Task instructions
Each entry below needs to be transcribed verbatim; the images should not appear.

BEGIN Entries supplied

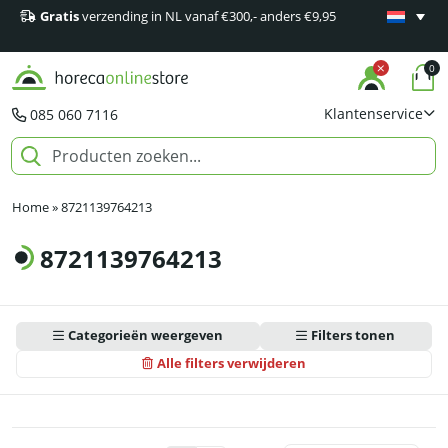
Gratis
verzending in NL vanaf €300,- anders €9,95
Minimaal 1
producten
0
Klantenservice
085 060 7116
Home
»
8721139764213
8721139764213
Categorieën weergeven
Filters tonen
Alle filters verwijderen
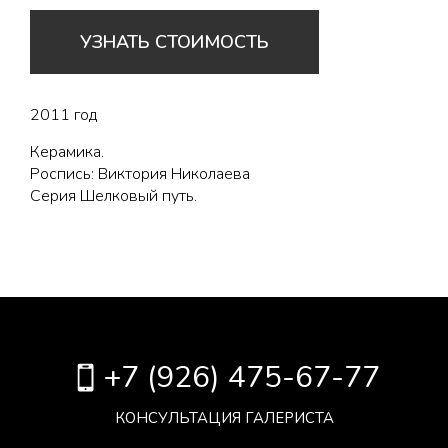
УЗНАТЬ СТОИМОСТЬ
2011 год
Керамика.
Роспись: Виктория Николаева
Серия Шелковый путь.
+7 (926) 475-67-77
КОНСУЛЬТАЦИЯ ГАЛЕРИСТА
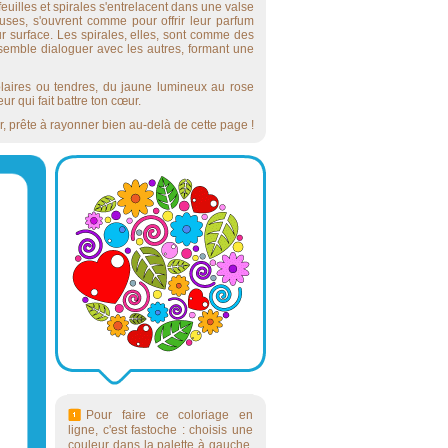
uilles et spirales s'entrelacent dans une valse
euses, s'ouvrent comme pour offrir leur parfum
ur surface. Les spirales, elles, sont comme des
 semble dialoguer avec les autres, formant une
olaires ou tendres, du jaune lumineux au rose
ur qui fait battre ton cœur.
r, prête à rayonner bien au-delà de cette page !
Pour faire ce coloriage en
ligne, c'est fastoche : choisis une
couleur dans la palette à gauche,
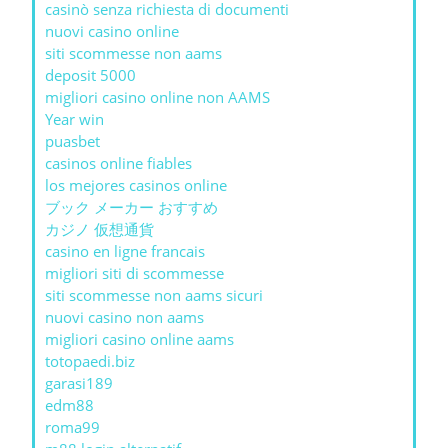
casinò senza richiesta di documenti
nuovi casino online
siti scommesse non aams
deposit 5000
migliori casino online non AAMS
Year win
puasbet
casinos online fiables
los mejores casinos online
ブック メーカー おすすめ
カジノ 仮想通貨
casino en ligne francais
migliori siti di scommesse
siti scommesse non aams sicuri
nuovi casino non aams
migliori casino online aams
totopaedi.biz
garasi189
edm88
roma99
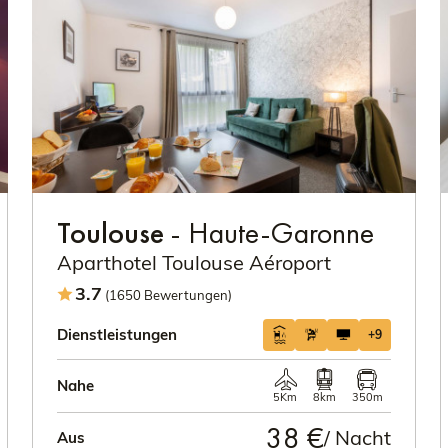
Toulouse
- Haute-Garonne
Aparthotel Toulouse Aéroport
3.7
(1650 Bewertungen)
Dienstleistungen
+9
Nahe
5Km
8km
350m
38 €
/ Nacht
Aus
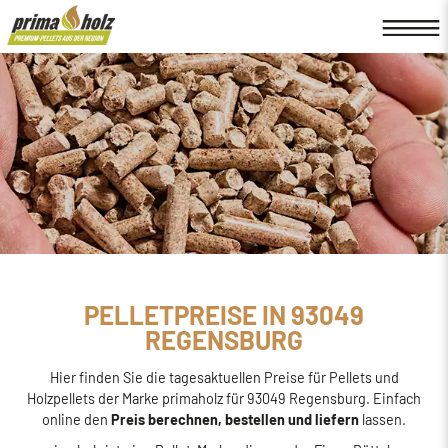
PELLETPREISE IN 93049
REGENSBURG
Hier finden Sie die tagesaktuellen Preise für Pellets und
Holzpellets der Marke primaholz für 93049 Regensburg. Einfach
online den
Preis berechnen, bestellen und liefern
lassen.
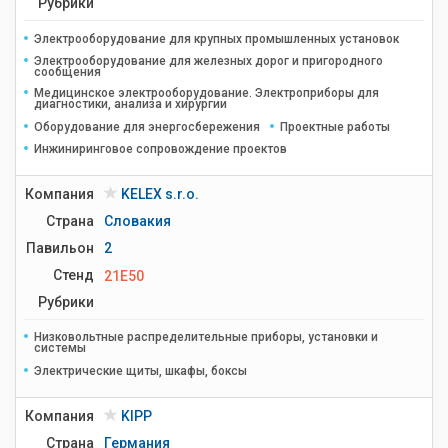
Рубрики
Электрооборудование для крупных промышленных установок
Электрооборудование для железных дорог и пригородного
сообщения
Медицинское электрооборудование. Электроприборы для
диагностики, анализа и хирургии
Оборудование для энергосбережения
Проектные работы
Инжиниринговое сопровождение проектов
Компания
KELEX s.r.o.
Страна
Словакия
Павильон
2
Стенд
21E50
Рубрики
Низковольтные распределительные приборы, установки и
системы
Электрические щиты, шкафы, боксы
Компания
KIPP
Страна
Германия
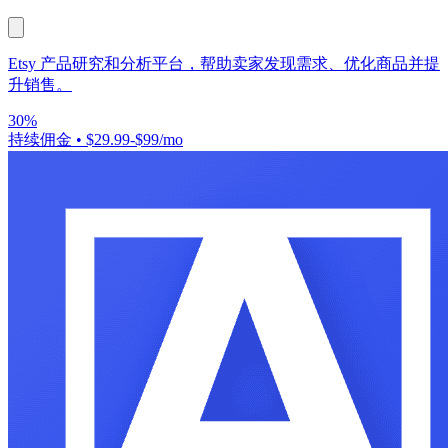
Etsy 产品研究和分析平台，帮助卖家发现需求、优化商品并提
升销售。
30%
持续佣金
•
$29.99-$99/mo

END Entries supplied

Finished exercise
Gratis
verzending in NL vanaf €300,- anders €9,95
Minimaal 1
producten
0
Klantenservice
085 060 7116
Home
»
8721139764213
8721139764213
Categorieën weergeven
Filters tonen
Alle filters verwijderen
УЗНАТЬ СТОИМОСТЬ
2011 год
Керамика.
Роспись: Виктория Николаева
Серия Шелковый путь.
+7 (926) 475-67-77
КОНСУЛЬТАЦИЯ ГАЛЕРИСТА
uilles et spirales s'entrelacent dans une valse
euses, s'ouvrent comme pour offrir leur parfum
ur surface. Les spirales, elles, sont comme des
 semble dialoguer avec les autres, formant une
olaires ou tendres, du jaune lumineux au rose
ur qui fait battre ton cœur.
r, prête à rayonner bien au-delà de cette page !
Pour faire ce coloriage en
ligne, c'est fastoche : choisis une
couleur dans la palette à gauche,
casinò senza richiesta di documenti
nuovi casino online
siti scommesse non aams
deposit 5000
migliori casino online non AAMS
Year win
puasbet
casinos online fiables
los mejores casinos online
ブック メーカー おすすめ
カジノ 仮想通貨
casino en ligne francais
migliori siti di scommesse
siti scommesse non aams sicuri
nuovi casino non aams
migliori casino online aams
totopaedi.biz
garasi189
edm88
roma99
Toulouse
- Haute-Garonne
Aparthotel Toulouse Aéroport
3.7
(1650 Bewertungen)
Dienstleistungen
+9
Nahe
5Km
8km
350m
38 €
/ Nacht
Aus
PELLETPREISE IN 93049
REGENSBURG
Hier finden Sie die tagesaktuellen Preise für Pellets und
Holzpellets der Marke primaholz für 93049 Regensburg. Einfach
online den
Preis berechnen, bestellen und liefern
lassen.
Рубрики
Электрооборудование для крупных промышленных установок
Электрооборудование для железных дорог и пригородного
сообщения
Медицинское электрооборудование. Электроприборы для
диагностики, анализа и хирургии
Оборудование для энергосбережения
Проектные работы
Инжиниринговое сопровождение проектов
Компания
KELEX s.r.o.
Страна
Словакия
Павильон
2
Стенд
21E50
Рубрики
Низковольтные распределительные приборы, установки и
системы
Электрические щиты, шкафы, боксы
Компания
KIPP
Страна
Германия
Etsy 产品研究和分析平台，帮助卖家发现需求、优化商品并提
升销售。
30%
持续佣金
•
$29.99-$99/mo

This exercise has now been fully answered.